Introduction

This document is an introduction to co-expression networks. We will learn how to use co-expression networks (GCNs). A gene co-expression network, as we use them in CoExp, is a network of genes created with the WGCNA (Weighted Co-expression Networks) R package, see https://labs.genetics.ucla.edu/horvath/CoexpressionNetwork/Rpackages/WGCNA/ in combination with the km2gcn R package, see https://www.ncbi.nlm.nih.gov/pubmed/28403906.

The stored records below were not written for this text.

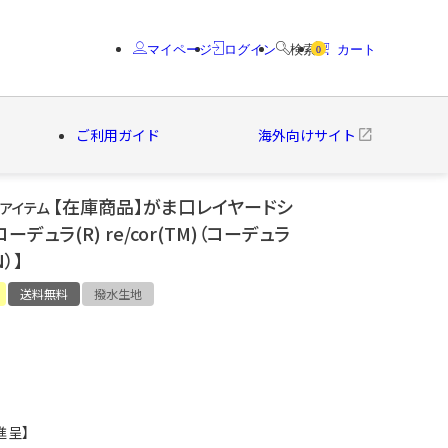
マイページ
ログイン
検索
カート
0
ご利用ガイド
海外向けサイト
【在庫商品】がま口レイヤードシ
気アイテム
コーデュラ(R) re/cor(TM)（コーデュラ
クター
ブランド
）】
送料無料
撥水生地
進呈】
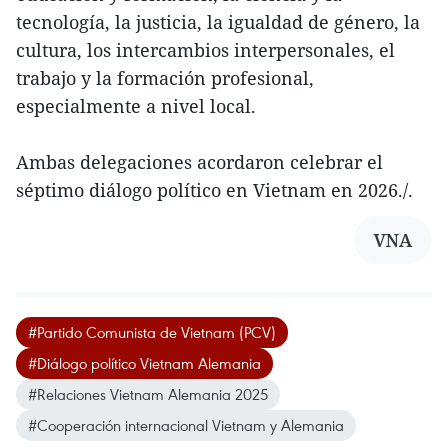
tecnología, la justicia, la igualdad de género, la
cultura, los intercambios interpersonales, el
trabajo y la formación profesional,
especialmente a nivel local.
Ambas delegaciones acordaron celebrar el
séptimo diálogo político en Vietnam en 2026./.
VNA
#Partido Comunista de Vietnam (PCV)
#Diálogo político Vietnam Alemania
#Relaciones Vietnam Alemania 2025
#Cooperación internacional Vietnam y Alemania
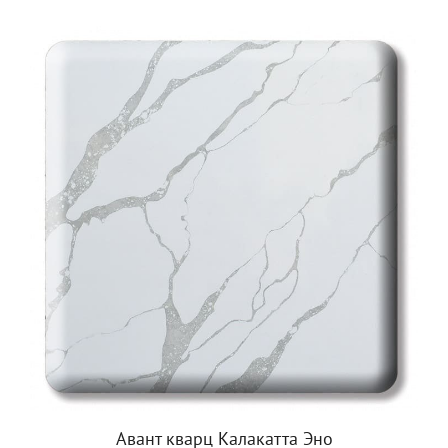
Авант кварц Калакатта Эно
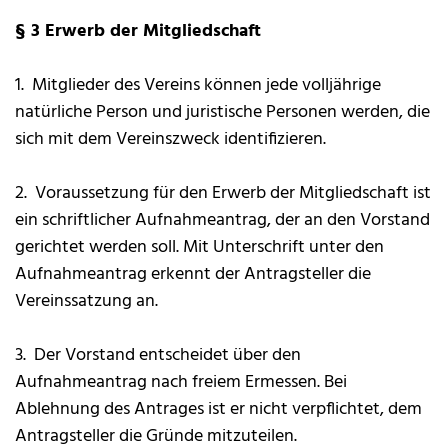
§ 3 Erwerb der Mitgliedschaft
1. Mitglieder des Vereins können jede volljährige
natürliche Person und juristische Personen werden, die
sich mit dem Vereinszweck identifizieren.
2. Voraussetzung für den Erwerb der Mitgliedschaft ist
ein schriftlicher Aufnahmeantrag, der an den Vorstand
gerichtet werden soll. Mit Unterschrift unter den
Aufnahmeantrag erkennt der Antragsteller die
Vereinssatzung an.
3. Der Vorstand entscheidet über den
Aufnahmeantrag nach freiem Ermessen. Bei
Ablehnung des Antrages ist er nicht verpflichtet, dem
Antragsteller die Gründe mitzuteilen.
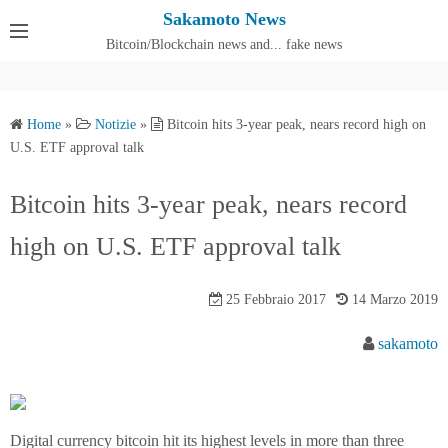
S
Sakamoto News
k
Bitcoin/Blockchain news and... fake news
Cos'è SakamotoNews
i
p
t
Home
»
Notizie
»
Bitcoin hits 3-year peak, nears record high on
o
U.S. ETF approval talk
c
o
Bitcoin hits 3-year peak, nears record
n
high on U.S. ETF approval talk
t
e
n
25 Febbraio 2017
14 Marzo 2019
t
sakamoto
Digital currency bitcoin hit its highest levels in more than three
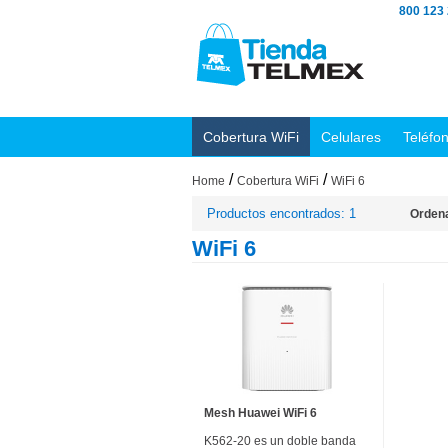
800 123
Cobertura WiFi
Celulares
Teléfo
/
/
Home
Cobertura WiFi
WiFi 6
Productos encontrados: 1
Ordena
WiFi 6
Mesh Huawei WiFi 6
K562-20 es un doble banda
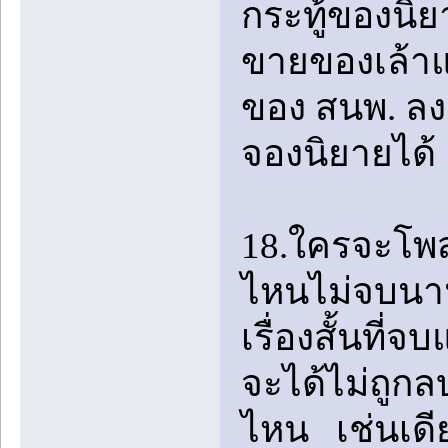
กระทู้ของนิยา
ขายของเล้าแ
ของ สนพ. ลงแ
จองนิยายได้
18.ใครจะโพสเร
ไหนไม่จบนาน
เรื่องสั้นที
จะได้ไม่ถูกลบ
ไหน เช่นเดีย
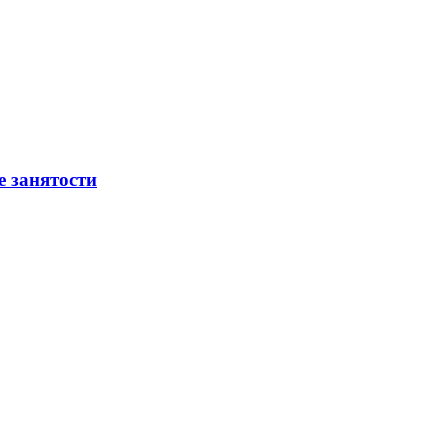
е занятости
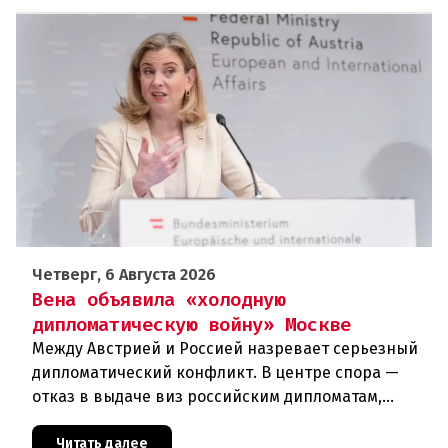
Четверг, 6 Августа 2026
Вена объявила «холодную
дипломатическую войну» Москве
Между Австрией и Россией назревает серьезный
дипломатический конфликт. В центре спора —
отказ в выдаче виз российским дипломатам,
сотрудникам посольства и работникам
международных организаций, которые
Читать далее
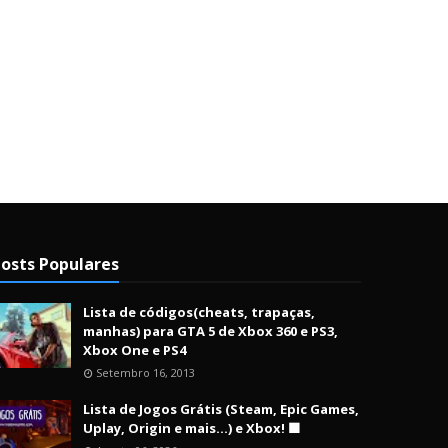
osts Populares
Lista de códigos(cheats, trapaças,
manhas) para GTA 5 de Xbox 360 e PS3,
Xbox One e PS4
Setembro 16, 2013
Lista de Jogos Grátis (Steam, Epic Games,
Uplay, Origin e mais...) e Xbox! 🟩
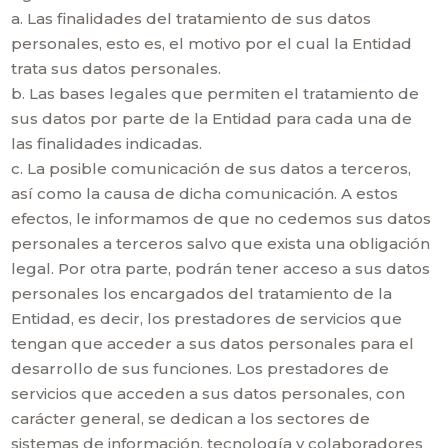
a. Las finalidades del tratamiento de sus datos
personales, esto es, el motivo por el cual la Entidad
trata sus datos personales.
b. Las bases legales que permiten el tratamiento de
sus datos por parte de la Entidad para cada una de
las finalidades indicadas.
c. La posible comunicación de sus datos a terceros,
así como la causa de dicha comunicación. A estos
efectos, le informamos de que no cedemos sus datos
personales a terceros salvo que exista una obligación
legal. Por otra parte, podrán tener acceso a sus datos
personales los encargados del tratamiento de la
Entidad, es decir, los prestadores de servicios que
tengan que acceder a sus datos personales para el
desarrollo de sus funciones. Los prestadores de
servicios que acceden a sus datos personales, con
carácter general, se dedican a los sectores de
sistemas de información, tecnología y colaboradores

This document has two purposes. The first one is to serve as a tutorial on how to create and annotate GCNs from gene expression data adequately cleaned for such purpose. The second one is to illustrate how to use the database of GCNs that come with the resource for research purposes. In the following section we explain what GCNs are awailable, how to use them and how we can create a GCN from scratch. The next to the following section explains how to clean data to get it ready for GCN creation. This resource has, in its present form, three main parts: R code, processed resources and meta-data.

Folders

This distribution can be found under the folder coexp. Under this folder we can find the following R files

Under coexp folder we can find the following folders

CoExp: repository of co-expression networks and gene expression profiling

What can we find at CoExp?

If we are at the Bioinformatics Master server, we have to do this, from the R console if we want to start using the software.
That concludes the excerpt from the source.